**Aim of the task**
Go through the data below and transcribe it exactly. Omit the images.

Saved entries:
- Opening Delimiter -
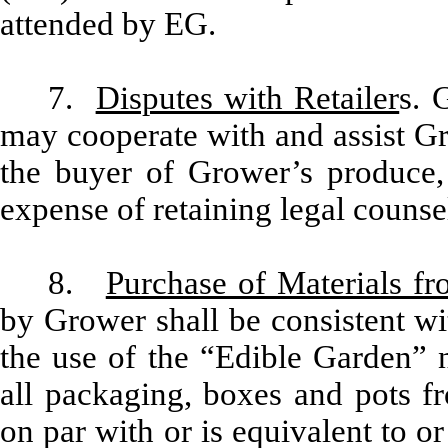
attended by EG.
7.
Disputes with Retailer
s. 
may cooperate with and assist Gr
the buyer of Grower’s produce, 
expense of retaining legal counse
8.
Purchase of Materials f
by Grower shall be consistent wi
the use of the “Edible Garden”
all packaging, boxes and pots f
on par with or is equivalent to o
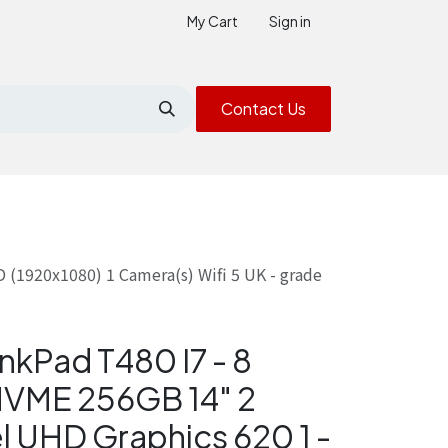
My Cart
Sign in
Contact Us
(1920x1080) 1 Camera(s) Wifi 5 UK - grade
nkPad T480 I7 - 8
NVME 256GB 14" 2
l UHD Graphics 620 1 -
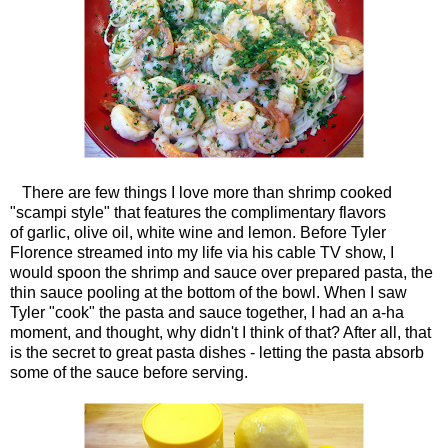
There are few things I love more than shrimp cooked
"scampi style" that features the complimentary flavors
of garlic, olive oil, white wine and lemon. Before Tyler
Florence streamed into my life via his cable TV show, I
would spoon the shrimp and sauce over prepared pasta, the
thin sauce pooling at the bottom of the bowl. When I saw
Tyler "cook" the pasta and sauce together, I had an a-ha
moment, and thought, why didn't I think of that? After all, that
is the secret to great pasta dishes - letting the pasta absorb
some of the sauce before serving.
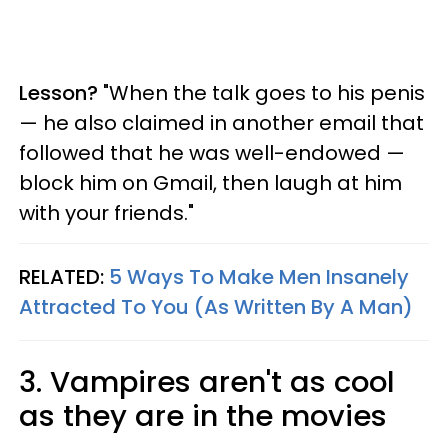
Lesson?
"When the talk goes to his penis
— he also claimed in another email that
followed that he was well-endowed —
block him on Gmail, then laugh at him
with your friends."
RELATED:
5 Ways To Make Men Insanely
Attracted To You (As Written By A Man)
3. Vampires aren't as cool
as they are in the movies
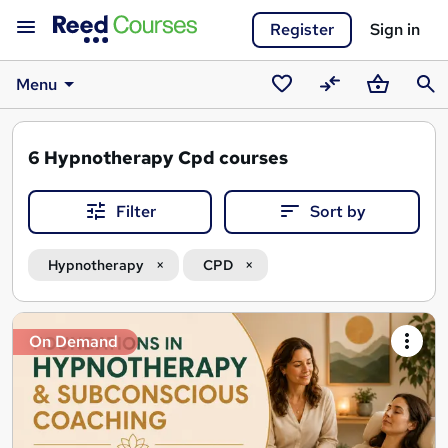
Register
Sign in
Menu
Saved
Compare
Basket
Sear
courses
6
Hypnotherapy Cpd courses
Filter
Sort by
Hypnotherapy
CPD
Search
On Demand
results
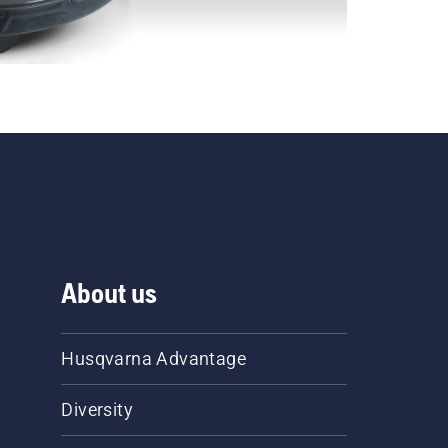
About us
Husqvarna Advantage
Diversity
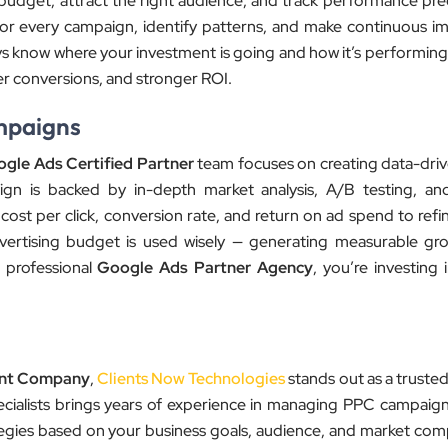
get, attract the right audience, and track performance preci
or every campaign, identify patterns, and make continuous 
ys know where your investment is going and how it’s performing.
ter conversions, and stronger ROI.
mpaigns
gle Ads Certified Partner
team focuses on creating data-driv
gn is backed by in-depth market analysis, A/B testing, an
cost per click, conversion rate, and return on ad spend to ref
vertising budget is used wisely — generating measurable gr
 professional
Google Ads Partner Agency
, you’re investing 
nt Company
,
Clients Now Technologies
stands out as a truste
pecialists brings years of experience in managing PPC campaign
ategies based on your business goals, audience, and market comp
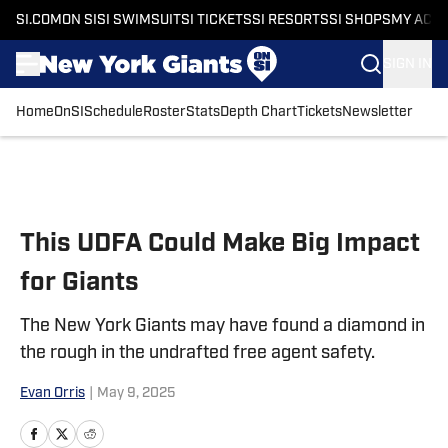
SI.COM
ON SI
SI SWIMSUIT
SI TICKETS
SI RESORTS
SI SHOPS
MY ACC
SIGN IN
Home
OnSI
Schedule
Roster
Stats
Depth Chart
Tickets
Newsletter
Skip to main content
This UDFA Could Make Big Impact
for Giants
The New York Giants may have found a diamond in
the rough in the undrafted free agent safety.
Evan Orris
|
May 9, 2025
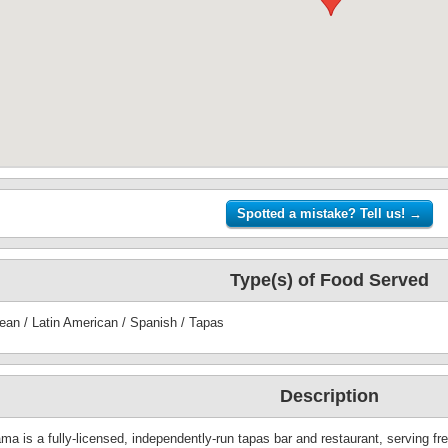
Type(s) of Food Served
ean / Latin American / Spanish / Tapas
Description
a is a fully-licensed, independently-run tapas bar and restaurant, serving fres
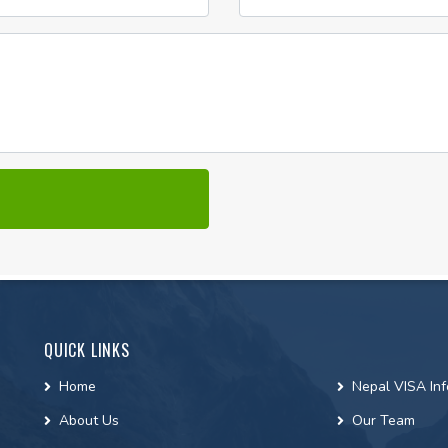
QUICK LINKS
Home
Nepal VISA Inf
About Us
Our Team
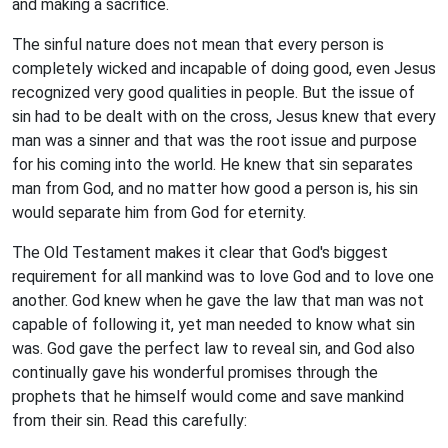
and making a sacrifice.
The sinful nature does not mean that every person is
completely wicked and incapable of doing good, even Jesus
recognized very good qualities in people. But the issue of
sin had to be dealt with on the cross, Jesus knew that every
man was a sinner and that was the root issue and purpose
for his coming into the world. He knew that sin separates
man from God, and no matter how good a person is, his sin
would separate him from God for eternity.
The Old Testament makes it clear that God's biggest
requirement for all mankind was to love God and to love one
another. God knew when he gave the law that man was not
capable of following it, yet man needed to know what sin
was. God gave the perfect law to reveal sin, and God also
continually gave his wonderful promises through the
prophets that he himself would come and save mankind
from their sin. Read this carefully:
- Closing Delimiter -
**Written answer**
attended by EG.
7.
Disputes with Retailer
s. 
may cooperate with and assist Gr
the buyer of Grower’s produce, 
expense of retaining legal counse
8.
Purchase of Materials f
by Grower shall be consistent wi
the use of the “Edible Garden”
all packaging, boxes and pots f
on par with or is equivalent to o
My Cart
Sign in
Contact Us
(1920x1080) 1 Camera(s) Wifi 5 UK - grade
nkPad T480 I7 - 8
NVME 256GB 14" 2
l UHD Graphics 620 1 -
There are few things I love more than shrimp cooked
"scampi style" that features the complimentary flavors
of garlic, olive oil, white wine and lemon. Before Tyler
Florence streamed into my life via his cable TV show, I
would spoon the shrimp and sauce over prepared pasta, the
thin sauce pooling at the bottom of the bowl. When I saw
Tyler "cook" the pasta and sauce together, I had an a-ha
moment, and thought, why didn't I think of that? After all, that
is the secret to great pasta dishes - letting the pasta absorb
some of the sauce before serving.
Lesson?
"When the talk goes to his penis
— he also claimed in another email that
followed that he was well-endowed —
block him on Gmail, then laugh at him
with your friends."
RELATED:
5 Ways To Make Men Insanely
Attracted To You (As Written By A Man)
3. Vampires aren't as cool
as they are in the movies
Register
Sign in
Menu
Saved
Compare
Basket
Sear
courses
6
Hypnotherapy Cpd courses
Filter
Sort by
Hypnotherapy
CPD
Search
On Demand
results
About us
Husqvarna Advantage
Diversity
get, attract the right audience, and track performance preci
or every campaign, identify patterns, and make continuous 
ys know where your investment is going and how it’s performing.
ter conversions, and stronger ROI.
mpaigns
gle Ads Certified Partner
team focuses on creating data-driv
gn is backed by in-depth market analysis, A/B testing, an
cost per click, conversion rate, and return on ad spend to ref
vertising budget is used wisely — generating measurable gr
 professional
Google Ads Partner Agency
, you’re investing 
nt Company
,
Clients Now Technologies
stands out as a truste
pecialists brings years of experience in managing PPC campaign
ategies based on your business goals, audience, and market comp
SI.COM
ON SI
SI SWIMSUIT
SI TICKETS
SI RESORTS
SI SHOPS
MY ACC
SIGN IN
Home
OnSI
Schedule
Roster
Stats
Depth Chart
Tickets
Newsletter
Skip to main content
This UDFA Could Make Big Impact
for Giants
The New York Giants may have found a diamond in
the rough in the undrafted free agent safety.
Evan Orris
|
May 9, 2025
Type(s) of Food Served
ean / Latin American / Spanish / Tapas
Description
a is a fully-licensed, independently-run tapas bar and restaurant, serving fres
QUICK LINKS
Home
Nepal VISA Inf
About Us
Our Team
and making a sacrifice.
The sinful nature does not mean that every person is
completely wicked and incapable of doing good, even Jesus
recognized very good qualities in people. But the issue of
sin had to be dealt with on the cross, Jesus knew that every
man was a sinner and that was the root issue and purpose
for his coming into the world. He knew that sin separates
man from God, and no matter how good a person is, his sin
would separate him from God for eternity.
The Old Testament makes it clear that God's biggest
requirement for all mankind was to love God and to love one
another. God knew when he gave the law that man was not
capable of following it, yet man needed to know what sin
was. God gave the perfect law to reveal sin, and God also
continually gave his wonderful promises through the
prophets that he himself would come and save mankind
from their sin. Read this carefully:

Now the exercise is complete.